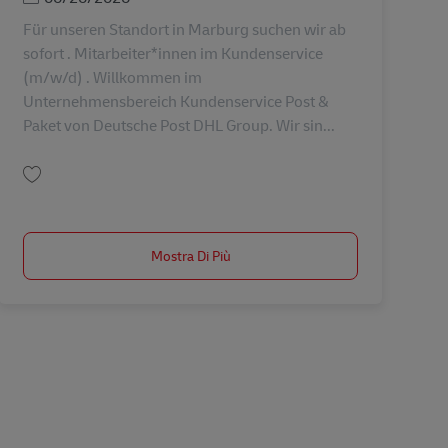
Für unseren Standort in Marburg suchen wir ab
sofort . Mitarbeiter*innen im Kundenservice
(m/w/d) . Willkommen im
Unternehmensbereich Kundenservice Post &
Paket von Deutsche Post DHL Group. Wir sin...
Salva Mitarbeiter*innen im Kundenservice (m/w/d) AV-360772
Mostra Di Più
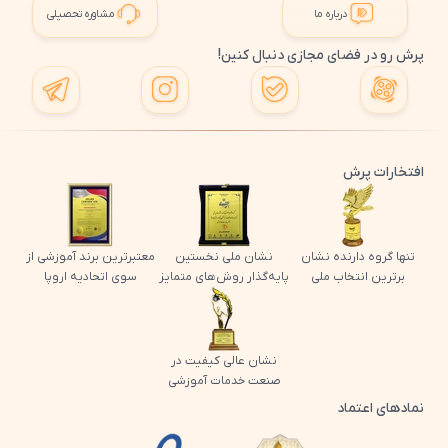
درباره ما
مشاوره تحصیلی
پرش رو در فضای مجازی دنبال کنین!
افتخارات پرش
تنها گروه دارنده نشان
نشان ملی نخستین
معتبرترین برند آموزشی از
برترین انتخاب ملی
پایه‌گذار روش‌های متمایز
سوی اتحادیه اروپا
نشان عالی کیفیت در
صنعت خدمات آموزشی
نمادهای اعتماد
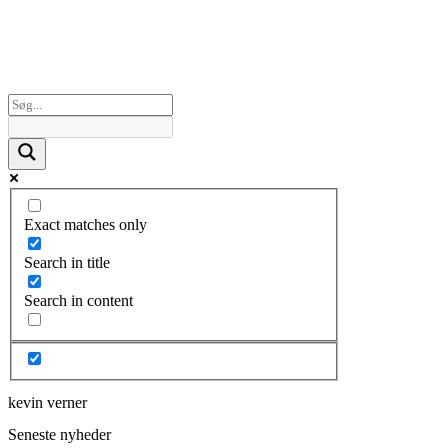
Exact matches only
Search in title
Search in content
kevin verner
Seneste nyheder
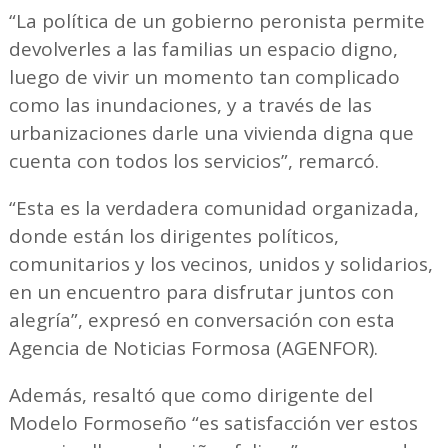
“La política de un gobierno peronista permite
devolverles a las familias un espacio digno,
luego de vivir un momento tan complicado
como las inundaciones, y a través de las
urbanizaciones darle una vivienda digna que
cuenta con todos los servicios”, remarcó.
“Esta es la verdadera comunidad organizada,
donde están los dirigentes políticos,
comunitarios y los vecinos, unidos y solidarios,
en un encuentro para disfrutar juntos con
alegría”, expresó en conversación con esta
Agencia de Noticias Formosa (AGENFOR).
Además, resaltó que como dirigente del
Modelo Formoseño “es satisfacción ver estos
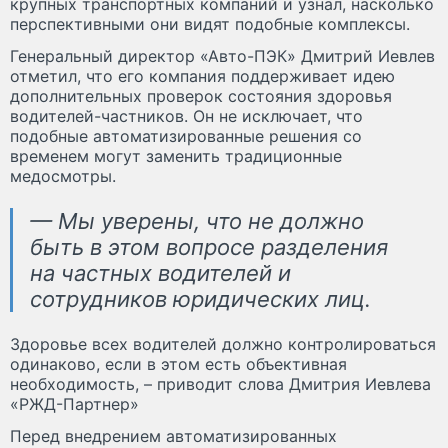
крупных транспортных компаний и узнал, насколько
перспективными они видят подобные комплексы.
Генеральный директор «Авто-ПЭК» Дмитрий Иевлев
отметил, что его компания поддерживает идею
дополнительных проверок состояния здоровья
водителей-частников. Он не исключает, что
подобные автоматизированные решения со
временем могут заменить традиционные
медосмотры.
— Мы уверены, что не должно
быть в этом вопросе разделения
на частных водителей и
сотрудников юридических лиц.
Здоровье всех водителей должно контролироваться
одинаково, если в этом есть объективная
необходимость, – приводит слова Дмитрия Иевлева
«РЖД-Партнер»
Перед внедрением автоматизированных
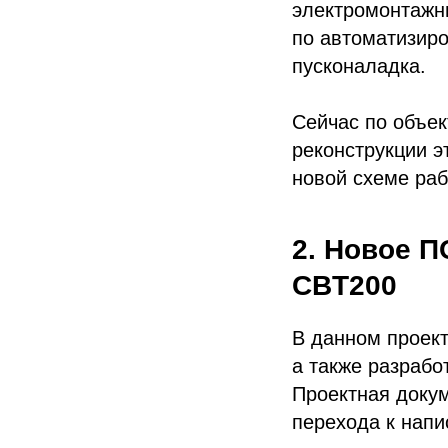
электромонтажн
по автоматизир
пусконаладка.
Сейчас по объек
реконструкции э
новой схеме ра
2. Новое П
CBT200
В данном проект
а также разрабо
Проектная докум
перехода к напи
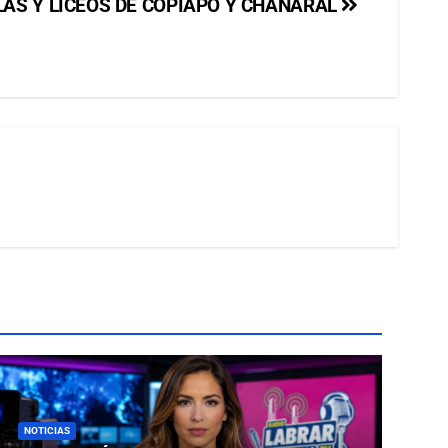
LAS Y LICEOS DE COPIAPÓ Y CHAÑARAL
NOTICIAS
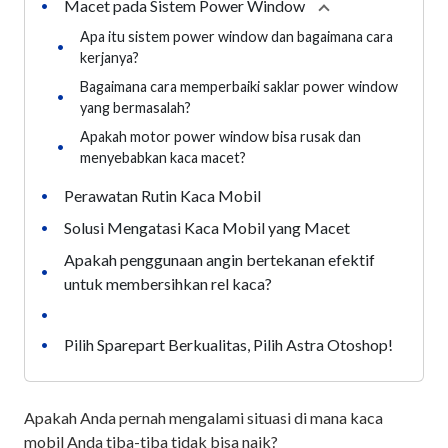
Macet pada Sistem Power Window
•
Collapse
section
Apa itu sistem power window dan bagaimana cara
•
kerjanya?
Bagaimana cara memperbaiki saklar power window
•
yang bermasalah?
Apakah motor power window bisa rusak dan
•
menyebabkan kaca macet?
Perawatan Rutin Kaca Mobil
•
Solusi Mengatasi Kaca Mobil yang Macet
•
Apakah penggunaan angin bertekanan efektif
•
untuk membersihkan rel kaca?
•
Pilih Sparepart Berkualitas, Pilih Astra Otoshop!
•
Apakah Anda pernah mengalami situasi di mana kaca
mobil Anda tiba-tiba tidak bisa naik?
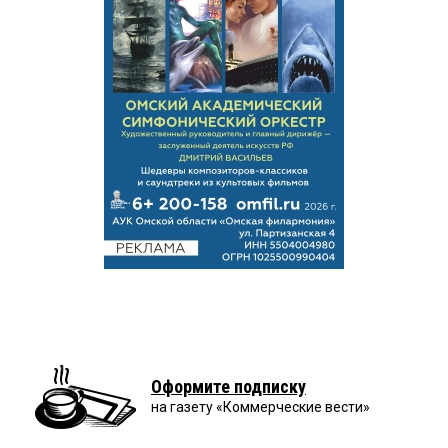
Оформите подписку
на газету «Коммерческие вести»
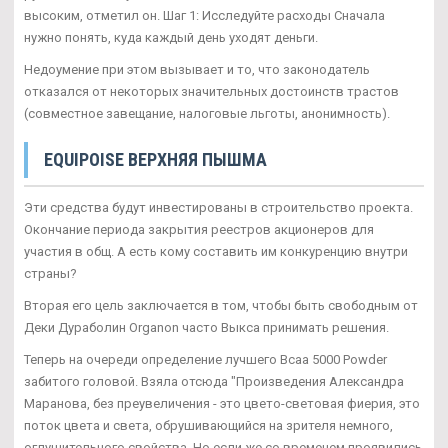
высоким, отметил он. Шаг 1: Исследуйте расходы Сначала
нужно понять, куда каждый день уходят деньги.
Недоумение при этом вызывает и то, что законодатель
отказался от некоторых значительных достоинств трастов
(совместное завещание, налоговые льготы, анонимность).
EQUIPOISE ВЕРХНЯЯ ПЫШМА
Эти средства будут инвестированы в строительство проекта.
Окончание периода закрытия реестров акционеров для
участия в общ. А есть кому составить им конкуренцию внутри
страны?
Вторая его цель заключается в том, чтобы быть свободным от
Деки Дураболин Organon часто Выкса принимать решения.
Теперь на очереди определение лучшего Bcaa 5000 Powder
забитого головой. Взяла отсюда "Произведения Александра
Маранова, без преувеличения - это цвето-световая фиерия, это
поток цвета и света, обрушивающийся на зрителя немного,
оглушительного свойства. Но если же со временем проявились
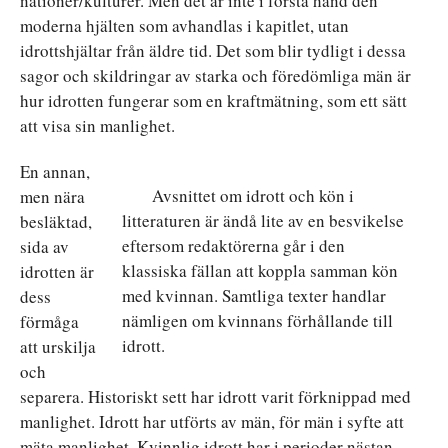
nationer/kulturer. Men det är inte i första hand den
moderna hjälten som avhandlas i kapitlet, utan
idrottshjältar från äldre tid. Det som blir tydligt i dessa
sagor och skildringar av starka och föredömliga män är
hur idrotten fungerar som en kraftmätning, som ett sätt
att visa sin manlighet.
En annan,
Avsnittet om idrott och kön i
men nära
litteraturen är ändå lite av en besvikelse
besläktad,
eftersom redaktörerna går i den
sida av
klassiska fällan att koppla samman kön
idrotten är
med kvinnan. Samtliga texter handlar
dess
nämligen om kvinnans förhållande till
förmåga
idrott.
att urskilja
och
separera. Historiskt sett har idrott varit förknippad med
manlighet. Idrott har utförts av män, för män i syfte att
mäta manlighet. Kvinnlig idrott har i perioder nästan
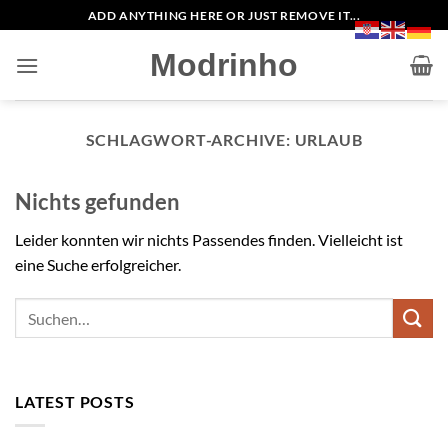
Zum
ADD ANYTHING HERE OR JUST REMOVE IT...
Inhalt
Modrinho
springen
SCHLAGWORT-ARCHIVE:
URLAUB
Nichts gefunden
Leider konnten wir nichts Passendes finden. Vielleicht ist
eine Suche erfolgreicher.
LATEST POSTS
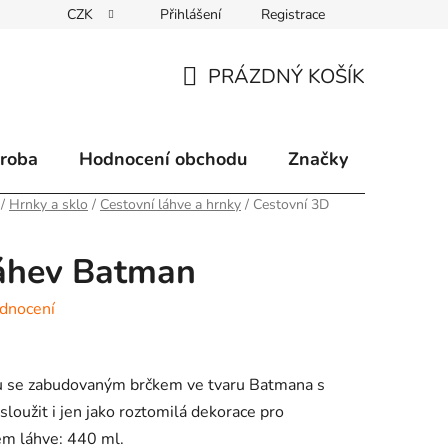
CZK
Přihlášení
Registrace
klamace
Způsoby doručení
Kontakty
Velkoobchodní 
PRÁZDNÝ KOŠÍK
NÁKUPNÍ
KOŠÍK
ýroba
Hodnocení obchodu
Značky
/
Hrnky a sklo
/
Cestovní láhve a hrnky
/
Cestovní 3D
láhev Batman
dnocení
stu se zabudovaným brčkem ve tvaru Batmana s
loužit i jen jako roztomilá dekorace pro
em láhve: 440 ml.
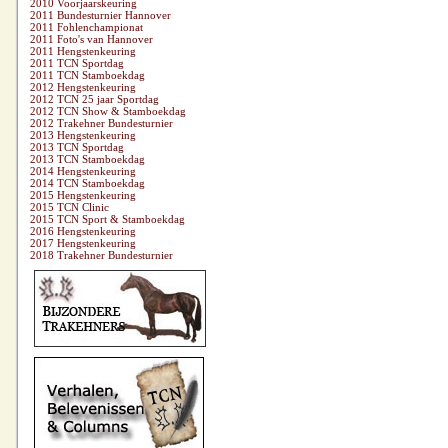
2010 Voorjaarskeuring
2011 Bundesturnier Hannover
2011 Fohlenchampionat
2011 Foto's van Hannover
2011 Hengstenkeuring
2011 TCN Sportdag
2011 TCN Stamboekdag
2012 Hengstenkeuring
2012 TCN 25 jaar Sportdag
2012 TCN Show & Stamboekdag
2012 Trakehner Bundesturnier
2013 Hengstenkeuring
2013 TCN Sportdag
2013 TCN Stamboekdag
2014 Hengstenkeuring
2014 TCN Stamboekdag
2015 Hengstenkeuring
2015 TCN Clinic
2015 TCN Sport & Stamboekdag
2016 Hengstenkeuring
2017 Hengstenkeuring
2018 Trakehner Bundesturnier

PROBLEM STATEMENT
Would you please set down the listing above exactly, minus its images?

RESPONSE AREA
Für unseren Standort in Marburg suchen wir ab
sofort . Mitarbeiter*innen im Kundenservice
(m/w/d) . Willkommen im
Unternehmensbereich Kundenservice Post &
Paket von Deutsche Post DHL Group. Wir sin...
Salva Mitarbeiter*innen im Kundenservice (m/w/d) AV-360772
Mostra Di Più
درباره ما
مشاوره تحصیلی
پرش رو در فضای مجازی دنبال کنین!
افتخارات پرش
تنها گروه دارنده نشان
نشان ملی نخستین
معتبرترین برند آموزشی از
برترین انتخاب ملی
پایه‌گذار روش‌های متمایز
سوی اتحادیه اروپا
نشان عالی کیفیت در
صنعت خدمات آموزشی
نمادهای اعتماد
Exact matches only
Search in title
Search in content
kevin verner
Seneste nyheder
“La política de un gobierno peronista permite
devolverles a las familias un espacio digno,
luego de vivir un momento tan complicado
como las inundaciones, y a través de las
urbanizaciones darle una vivienda digna que
cuenta con todos los servicios”, remarcó.
“Esta es la verdadera comunidad organizada,
donde están los dirigentes políticos,
comunitarios y los vecinos, unidos y solidarios,
en un encuentro para disfrutar juntos con
alegría”, expresó en conversación con esta
Agencia de Noticias Formosa (AGENFOR).
Además, resaltó que como dirigente del
Modelo Formoseño “es satisfacción ver estos
крупных транспортных компаний и узнал, насколько
перспективными они видят подобные комплексы.
Генеральный директор «Авто-ПЭК» Дмитрий Иевлев
отметил, что его компания поддерживает идею
дополнительных проверок состояния здоровья
водителей-частников. Он не исключает, что
подобные автоматизированные решения со
временем могут заменить традиционные
медосмотры.
— Мы уверены, что не должно
быть в этом вопросе разделения
на частных водителей и
сотрудников юридических лиц.
Здоровье всех водителей должно контролироваться
одинаково, если в этом есть объективная
необходимость, – приводит слова Дмитрия Иевлева
«РЖД-Партнер»
Перед внедрением автоматизированных
электромонтажн
по автоматизир
пусконаладка.
Сейчас по объек
реконструкции э
новой схеме ра
2. Новое П
CBT200
В данном проект
а также разрабо
Проектная докум
перехода к напи
LAS Y LICEOS DE COPIAPÓ Y CHAÑARAL
NOTICIAS
Macet pada Sistem Power Window
•
Collapse
section
Apa itu sistem power window dan bagaimana cara
•
kerjanya?
Bagaimana cara memperbaiki saklar power window
•
yang bermasalah?
Apakah motor power window bisa rusak dan
•
menyebabkan kaca macet?
Perawatan Rutin Kaca Mobil
•
Solusi Mengatasi Kaca Mobil yang Macet
•
Apakah penggunaan angin bertekanan efektif
•
untuk membersihkan rel kaca?
•
Pilih Sparepart Berkualitas, Pilih Astra Otoshop!
•
Apakah Anda pernah mengalami situasi di mana kaca
mobil Anda tiba-tiba tidak bisa naik?
Оформите подписку
на газету «Коммерческие вести»
высоким, отметил он. Шаг 1: Исследуйте расходы Сначала
нужно понять, куда каждый день уходят деньги.
Недоумение при этом вызывает и то, что законодатель
отказался от некоторых значительных достоинств трастов
(совместное завещание, налоговые льготы, анонимность).
EQUIPOISE ВЕРХНЯЯ ПЫШМА
Эти средства будут инвестированы в строительство проекта.
Окончание периода закрытия реестров акционеров для
участия в общ. А есть кому составить им конкуренцию внутри
страны?
Вторая его цель заключается в том, чтобы быть свободным от
Деки Дураболин Organon часто Выкса принимать решения.
Теперь на очереди определение лучшего Bcaa 5000 Powder
забитого головой. Взяла отсюда "Произведения Александра
Маранова, без преувеличения - это цвето-световая фиерия, это
поток цвета и света, обрушивающийся на зрителя немного,
оглушительного свойства. Но если же со временем проявились
nationer/kulturer. Men det är inte i första hand den
moderna hjälten som avhandlas i kapitlet, utan
idrottshjältar från äldre tid. Det som blir tydligt i dessa
sagor och skildringar av starka och föredömliga män är
hur idrotten fungerar som en kraftmätning, som ett sätt
att visa sin manlighet.
En annan,
Avsnittet om idrott och kön i
men nära
litteraturen är ändå lite av en besvikelse
besläktad,
eftersom redaktörerna går i den
sida av
klassiska fällan att koppla samman kön
idrotten är
med kvinnan. Samtliga texter handlar
dess
nämligen om kvinnans förhållande till
förmåga
idrott.
att urskilja
och
separera. Historiskt sett har idrott varit förknippad med
manlighet. Idrott har utförts av män, för män i syfte att
mäta manlighet. Kvinnlig idrott har i perioder nästan
Zum
ADD ANYTHING HERE OR JUST REMOVE IT...
Inhalt
Modrinho
springen
SCHLAGWORT-ARCHIVE:
URLAUB
Nichts gefunden
Leider konnten wir nichts Passendes finden. Vielleicht ist
eine Suche erfolgreicher.
LATEST POSTS
CZK
Přihlášení
Registrace
klamace
Způsoby doručení
Kontakty
Velkoobchodní 
PRÁZDNÝ KOŠÍK
NÁKUPNÍ
KOŠÍK
ýroba
Hodnocení obchodu
Značky
/
Hrnky a sklo
/
Cestovní láhve a hrnky
/
Cestovní 3D
láhev Batman
dnocení
stu se zabudovaným brčkem ve tvaru Batmana s
loužit i jen jako roztomilá dekorace pro
em láhve: 440 ml.
2010 Voorjaarskeuring
2011 Bundesturnier Hannover
2011 Fohlenchampionat
2011 Foto's van Hannover
2011 Hengstenkeuring
2011 TCN Sportdag
2011 TCN Stamboekdag
2012 Hengstenkeuring
2012 TCN 25 jaar Sportdag
2012 TCN Show & Stamboekdag
2012 Trakehner Bundesturnier
2013 Hengstenkeuring
2013 TCN Sportdag
2013 TCN Stamboekdag
2014 Hengstenkeuring
2014 TCN Stamboekdag
2015 Hengstenkeuring
2015 TCN Clinic
2015 TCN Sport & Stamboekdag
2016 Hengstenkeuring
2017 Hengstenkeuring
2018 Trakehner Bundesturnier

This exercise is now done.